Although the importance of MapReduce is declining, it is worth understanding because it provides a clear picture of why and how batch processing is useful.
3. Ingestion
Below tools ingest raw data into the platform.
Apache Kafka, AWS Kinesis, Cloud Pub/Sub
Apache Kafka is an open-source distributed event streaming platform used by thousands of companies for high-performance data pipelines, streaming analytics, data integration, and mission-critical applications. It provides durability really well compared with queues like RabbitMQ, Redis Queue.
AWS Kinesis is provided by AWS, while Cloud Pub/Sub is provided by Google Cloud.
4. Fast Storage
This category is to store real-time data with fast access.
Apache Kafka, AWS Kinesis, Cloud Pub/Sub
Most of the tools used in ingestion with event streaming supports Fast Storage as well.
5. Slow storage/direct data lake access
This category stores the data for batch processing.
HDFS, AWS S3, Google Cloud Storage
In this category, all the data is stored for the purpose of data lake, or staging layer, which is used for batch processing.
6. Real-time processing and analytics
Below tools are being used for processing the streaming data.
Apache Flink, Spark Streaming, Amazon Kinesis Analytics, Cloud Dataflow, ksqlDB, Kafka Streams
Apache Flink is a fast-growing solution for real-time data with minimum latency.
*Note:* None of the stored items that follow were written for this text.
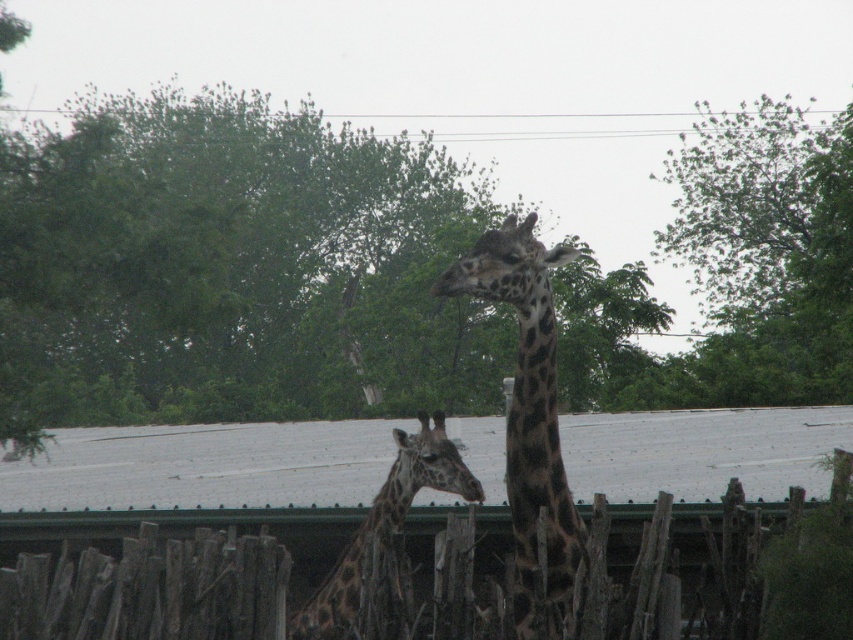 Question: Observing the image, what is the correct spatial positioning of wooden fence at center in reference to green leafy tree at upper right?

Choices:
 (A) above
 (B) below

Answer: (B)

Question: Which object appears farthest from the camera in this image?

Choices:
 (A) green leafy tree at upper right
 (B) wooden fence at center

Answer: (A)

Question: Can you confirm if green leafy tree at upper center is thinner than spotted fur giraffe at center?

Choices:
 (A) yes
 (B) no

Answer: (B)

Question: Considering the real-world distances, which object is closest to the spotted fur giraffe at center?

Choices:
 (A) spotted brown giraffe at center
 (B) green leafy tree at upper center
 (C) green leafy tree at upper right

Answer: (A)

Question: Which is farther from the wooden fence at center?

Choices:
 (A) green leafy tree at upper center
 (B) spotted fur giraffe at center
 (C) green leafy tree at upper right

Answer: (C)

Question: Is wooden fence at center smaller than green leafy tree at upper right?

Choices:
 (A) yes
 (B) no

Answer: (A) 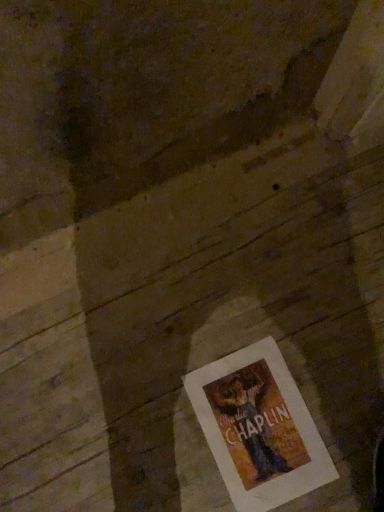 Where is `matte paper poster at lower center`? The image size is (384, 512). matte paper poster at lower center is located at coordinates (259, 428).

The image size is (384, 512). Describe the element at coordinates (259, 428) in the screenshot. I see `matte paper poster at lower center` at that location.

The image size is (384, 512). Identify the location of matte paper poster at lower center. (259, 428). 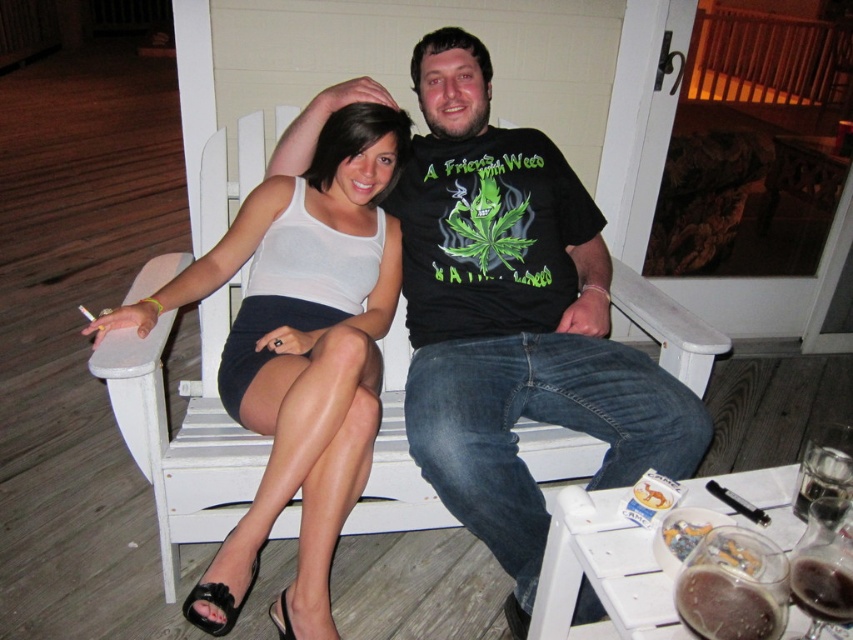 You are a photographer standing in front of the scene. You want to take a photo that includes both the white matte tank top at center and the translucent glass beer at lower right. Which object will appear larger in the photo?

The white matte tank top at center will appear larger in the photo because it is closer to the photographer than the translucent glass beer at lower right. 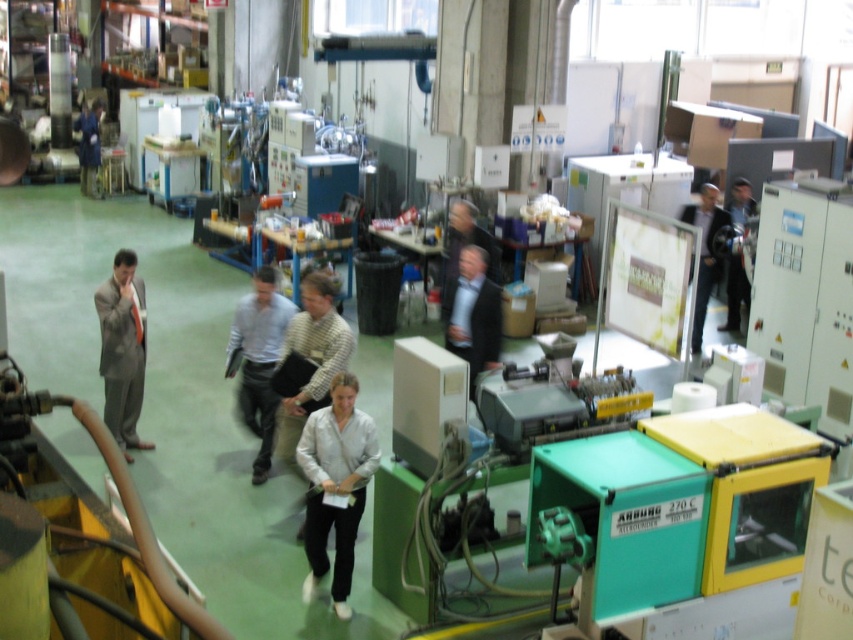 You are a tour guide leading a group through the factory. You notice two people in the center area wearing a white matte shirt at center and a dark blue suit at center. Which one is standing to the left of the other?

The white matte shirt at center is positioned on the left side of dark blue suit at center, so the person wearing the white matte shirt at center is standing to the left of the person in the dark blue suit at center.

From the picture: You are a tour guide leading a group in the factory. You notice two visitors wearing a light blue shirt at center and a dark blue suit at center. If you want to ensure both visitors can hear you clearly, how far apart are they standing from each other?

The light blue shirt at center is 5.72 feet away from dark blue suit at center, so they are standing approximately 5.72 feet apart from each other. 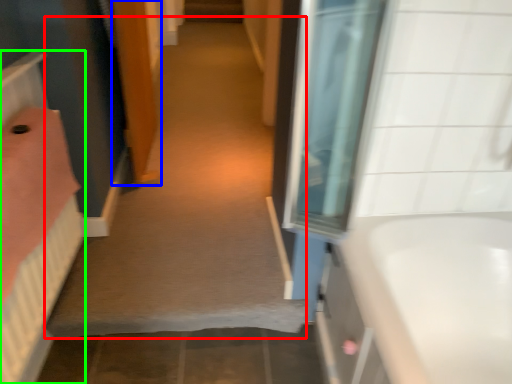 Question: Considering the real-world distances, which object is closest to plain (highlighted by a red box)? door (highlighted by a blue box) or bed (highlighted by a green box).

Choices:
 (A) door
 (B) bed

Answer: (A) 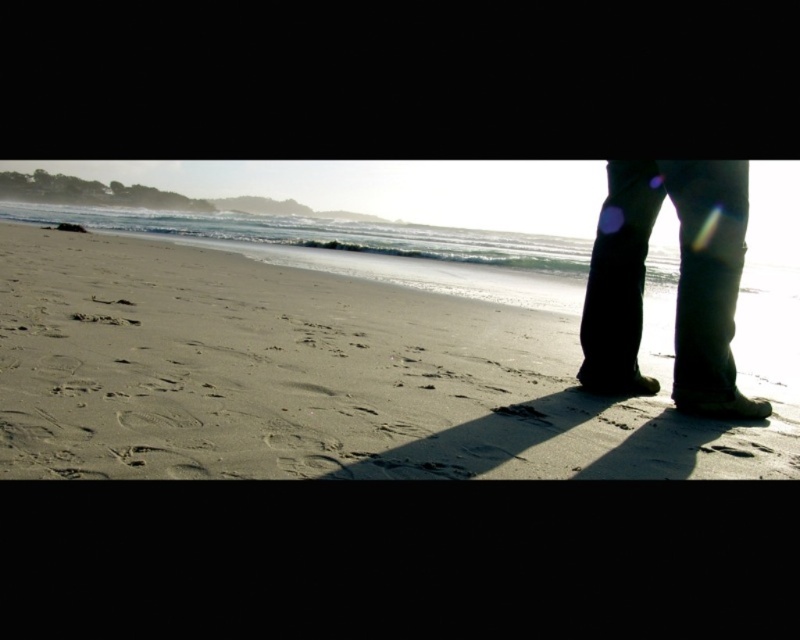 Measure the distance from sandy beach at lower center to dark denim pants at lower right.

sandy beach at lower center and dark denim pants at lower right are 58.28 centimeters apart.

Is sandy beach at lower center positioned behind dark denim pants at lower right?

No, it is not.

Where is `sandy beach at lower center`? sandy beach at lower center is located at coordinates (310, 378). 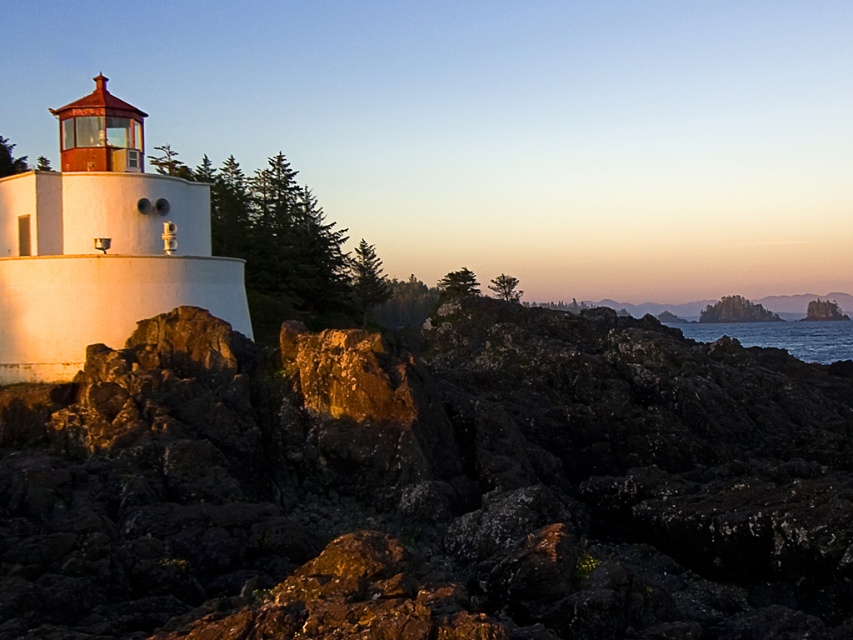 Question: Can you confirm if rough textured rock at left is positioned to the left of blue water at lower right?

Choices:
 (A) yes
 (B) no

Answer: (A)

Question: Which point appears closest to the camera in this image?

Choices:
 (A) (495, 636)
 (B) (88, 147)

Answer: (A)

Question: Is white matte lighthouse at left thinner than blue water at lower right?

Choices:
 (A) no
 (B) yes

Answer: (B)

Question: Which point appears closest to the camera in this image?

Choices:
 (A) (50, 230)
 (B) (811, 349)
 (C) (276, 557)

Answer: (C)

Question: Which point is closer to the camera?

Choices:
 (A) rough textured rock at left
 (B) white matte lighthouse at left

Answer: (A)

Question: Can you confirm if white matte lighthouse at left is bigger than blue water at lower right?

Choices:
 (A) yes
 (B) no

Answer: (B) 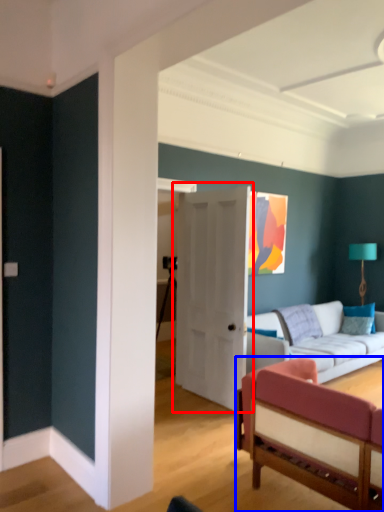 Question: Which of the following is the closest to the observer, door (highlighted by a red box) or studio couch (highlighted by a blue box)?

Spark Streaming is also widely used but it processes data in really small windows.
Amazon Kinesis Analytics and Cloud DataFlow are the stream processing solutions provided by AWS and Google Cloud respectively.
7. Batch processing and analytics
These tools are being used for batch processing.
Apache Spark, AWS Glue, Dataproc, AWS EMR, Presto, Trino
Apache Spark is the most widely used for ETL operations. It has a lot of APIs supported in Python, Scala, Java and R. It is an in-memory compute engine which has a lot of benefits over MapReduce.
AWS Glue and AWS EMR are spark-based managed solutions from AWS.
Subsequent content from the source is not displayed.